Items from a data source
*** Begin section ***

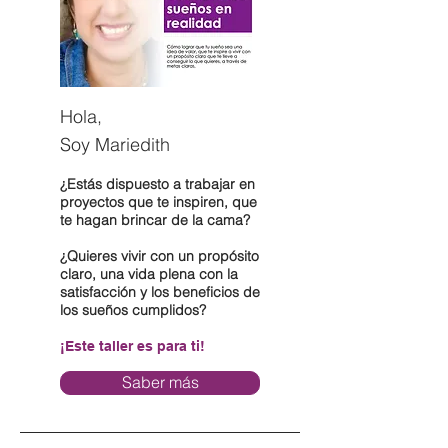
Hola,
Soy Mariedith
¿Estás dispuesto a trabajar en
proyectos que te inspiren, que
te hagan brincar de la cama?
¿Quieres vivir con un propósito
claro, una vida plena con la
satisfacción y los beneficios de
los sueños cumplidos?
¡Este taller es para ti!
Saber más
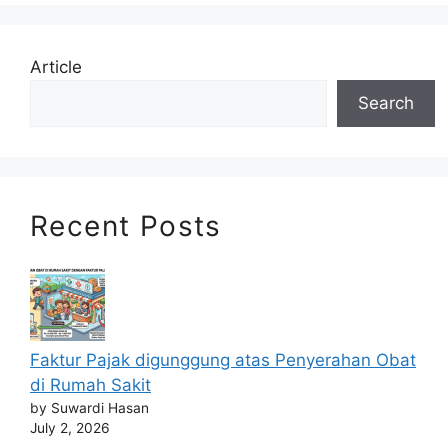
Article
Search
Recent Posts
Faktur Pajak digunggung atas Penyerahan Obat
di Rumah Sakit
by Suwardi Hasan
July 2, 2026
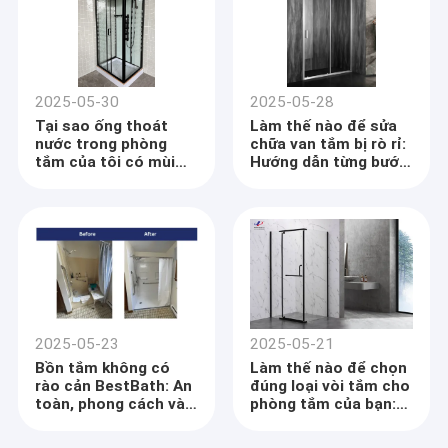
2025-05-30
2025-05-28
Tại sao ống thoát
Làm thế nào để sửa
nước trong phòng
chữa van tắm bị rò rỉ:
tắm của tôi có mùi
Hướng dẫn từng bước
trứng thối?
với các giải pháp
được hỗ trợ bởi dữ
liệu
2025-05-23
2025-05-21
Bồn tắm không có
Làm thế nào để chọn
rào cản BestBath: An
đúng loại vòi tắm cho
toàn, phong cách và
phòng tắm của bạn:
thiết kế thông minh
Hướng dẫn dựa trên
cho cuộc sống hiện
dữ liệu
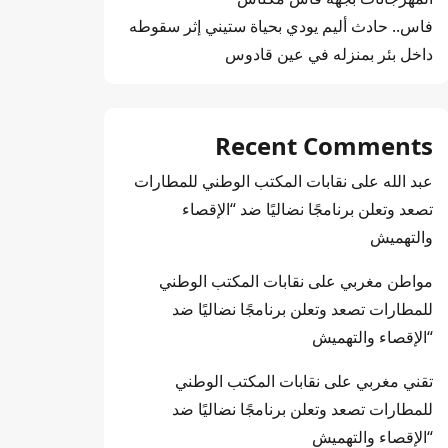
فاس.. حادث أليم يودي بحياة ستيني إثر سقوطه
داخل بئر بمنزله في عين قادوس
Recent Comments
عبد الله
على
نقابات المكتب الوطني للمطارات
تصعد وتعلن برنامجًا نضاليًا ضد “الإقصاء
والتهميش
مواطن مغربي
على
نقابات المكتب الوطني
للمطارات تصعد وتعلن برنامجًا نضاليًا ضد
“الإقصاء والتهميش
تقني مغربي
على
نقابات المكتب الوطني
للمطارات تصعد وتعلن برنامجًا نضاليًا ضد
“الإقصاء والتهميش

*** End section ***

_DESCRIPTION OF THE TASK:_ Leaving every picture out, return the lines from the one containing "rào cản BestBath: An" through the last line of the records exactly.

_WRITTEN RESPONSE:_
rào cản BestBath: An
đúng loại vòi tắm cho
toàn, phong cách và
phòng tắm của bạn:
thiết kế thông minh
Hướng dẫn dựa trên
cho cuộc sống hiện
dữ liệu
فاس.. حادث أليم يودي بحياة ستيني إثر سقوطه
داخل بئر بمنزله في عين قادوس
Recent Comments
عبد الله
على
نقابات المكتب الوطني للمطارات
تصعد وتعلن برنامجًا نضاليًا ضد “الإقصاء
والتهميش
مواطن مغربي
على
نقابات المكتب الوطني
للمطارات تصعد وتعلن برنامجًا نضاليًا ضد
“الإقصاء والتهميش
تقني مغربي
على
نقابات المكتب الوطني
للمطارات تصعد وتعلن برنامجًا نضاليًا ضد
“الإقصاء والتهميش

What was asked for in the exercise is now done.